WORK INSTRUCTIONS: Write out each line of the entries below that holds the word "Piano".

PROVIDED RECORDS:

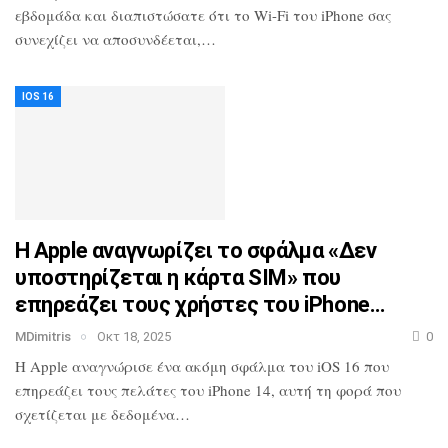
εβδομάδα και διαπιστώσατε ότι το Wi-Fi του iPhone σας
συνεχίζει να αποσυνδέεται,…
IOS 16
Η Apple αναγνωρίζει το σφάλμα «Δεν
υποστηρίζεται η κάρτα SIM» που
επηρεάζει τους χρήστες του iPhone…
MDimitris
Οκτ 18, 2025
0
Η Apple αναγνώρισε ένα ακόμη σφάλμα του iOS 16 που
επηρεάζει τους πελάτες του iPhone 14, αυτή τη φορά που
σχετίζεται με δεδομένα…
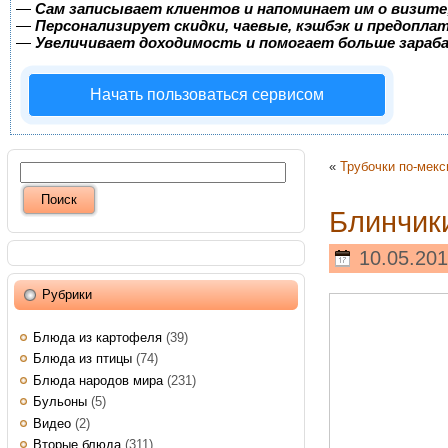
—
Сам записывает клиентов и напоминает им о визите
—
Персонализирует скидки, чаевые, кэшбэк и предопла
—
Увеличивает доходимость и помогает больше зара
Начать пользоваться сервисом
«
Трубочки по-мекс
Блинчик
10.05.201
Рубрики
Блюда из картофеля
(39)
Блюда из птицы
(74)
Блюда народов мира
(231)
Бульоны
(5)
Видео
(2)
Вторые блюда
(311)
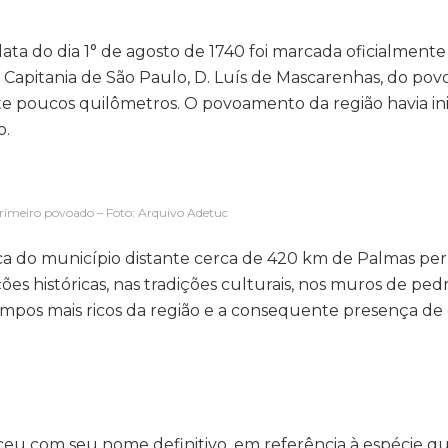
data do dia 1° de agosto de 1740 foi marcada oficialmente
a Capitania de São Paulo, D. Luís de Mascarenhas, do po
e poucos quilômetros. O povoamento da região havia in
o.
primeiro povoado – Foto: Arquivo Adetuc
ica do município distante cerca de 420 km de Palmas p
ões históricas, nas tradições culturais, nos muros de ped
pos mais ricos da região e a consequente presença d
eu com seu nome definitivo, em referência à espécie q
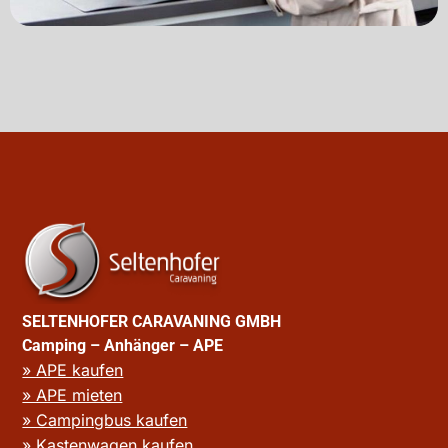
SELTENHOFER CARAVANING GMBH
Camping – Anhänger – APE
» APE kaufen
» APE mieten
» Campingbus kaufen
» Kastenwagen kaufen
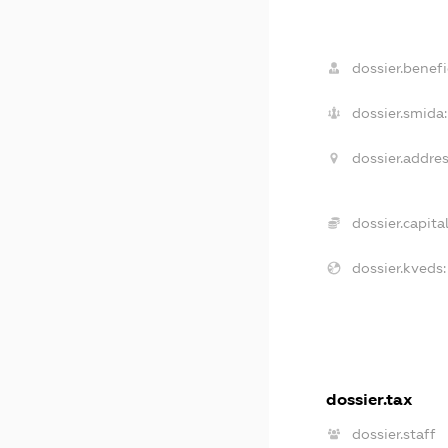
dossier.benefi
dossier.smida:
dossier.addres
dossier.capital
dossier.kveds:
dossier.tax
dossier.staff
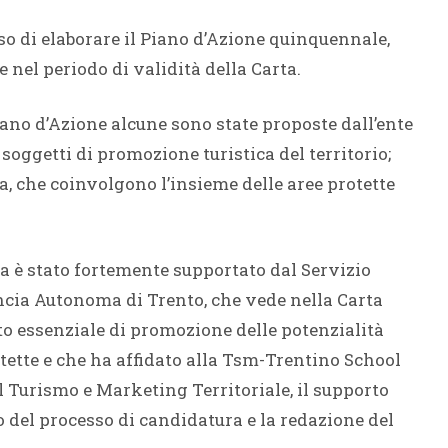
o di elaborare il Piano d’Azione quinquennale,
 nel periodo di validità della Carta.
Piano d’Azione alcune sono state proposte dall’ente
 soggetti di promozione turistica del territorio;
a, che coinvolgono l’insieme delle aree protette
a è stato fortemente supportato dal Servizio
incia Autonoma di Trento, che vede nella Carta
o essenziale di promozione delle potenzialità
otette e che ha affidato alla Tsm-Trentino School
Turismo e Marketing Territoriale, il supporto
 del processo di candidatura e la redazione del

OUTPUT BELOW:
o di elaborare il Piano d’Azione quinquennale,
Piano d’Azione alcune sono state proposte dall’ente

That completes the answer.